Couldn’t find a newbie forum; hope this is in the right place.
In my quest to learn more about databases, analytics, and creating service APIs to work with them, I decided to scrape an online archive of Jeopardy data and plan to reconstruct the data into a functional db. Pretty sure this has been done before, but learning is the primary objective here π
I’d like to get the data structured so I can run some advanced statistics on it. To do so, I’ll need to query things like a player’s score at any given point in the game, see who picked which clues and in what order, identify (and grade) players’ wagering on daily doubles & Final Jeopardy, etc. If all goes to plan, it would be neat to expose this via public API so others can play with it too.
There’s a decent amount of data here, though it’s not very big compared to enterprise dbs:
- 6000 distinct games
- ~60 clues per game, so ~360k total unique clues.

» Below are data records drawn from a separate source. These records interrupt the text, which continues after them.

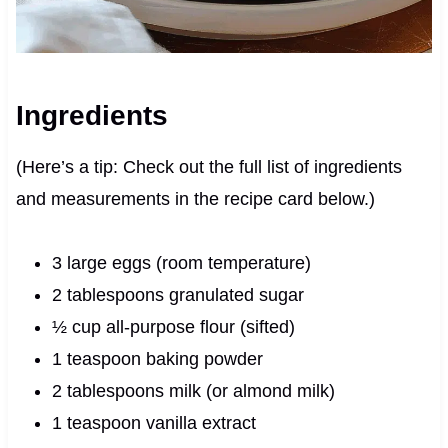
Ingredients
(Here’s a tip: Check out the full list of ingredients
and measurements in the recipe card below.)
3 large eggs (room temperature)
2 tablespoons granulated sugar
½ cup all-purpose flour (sifted)
1 teaspoon baking powder
2 tablespoons milk (or almond milk)
1 teaspoon vanilla extract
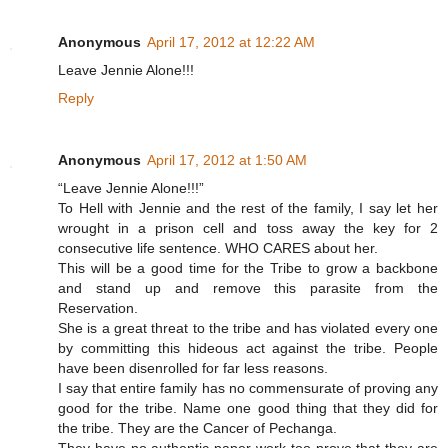
Anonymous
April 17, 2012 at 12:22 AM
Leave Jennie Alone!!!
Reply
Anonymous
April 17, 2012 at 1:50 AM
“Leave Jennie Alone!!!”
To Hell with Jennie and the rest of the family, I say let her
wrought in a prison cell and toss away the key for 2
consecutive life sentence. WHO CARES about her.
This will be a good time for the Tribe to grow a backbone
and stand up and remove this parasite from the
Reservation.
She is a great threat to the tribe and has violated every one
by committing this hideous act against the tribe. People
have been disenrolled for far less reasons.
I say that entire family has no commensurate of proving any
good for the tribe. Name one good thing that they did for
the tribe. They are the Cancer of Pechanga.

- 12000 players, which includes duplicates (ex: Ken1, Ken2, Ken3)
Here’s the latest draft of my data model (SVG) based on the data available from j-archive, the general structure of Jeopardy games, and my limited understanding of database design. Appreciate any feedback — especially on the clue_response table, which is the only table with transactional data.
Data is currently stored in an sqlite3 db. Will probably migrate it to MySQL once I settle on a structure.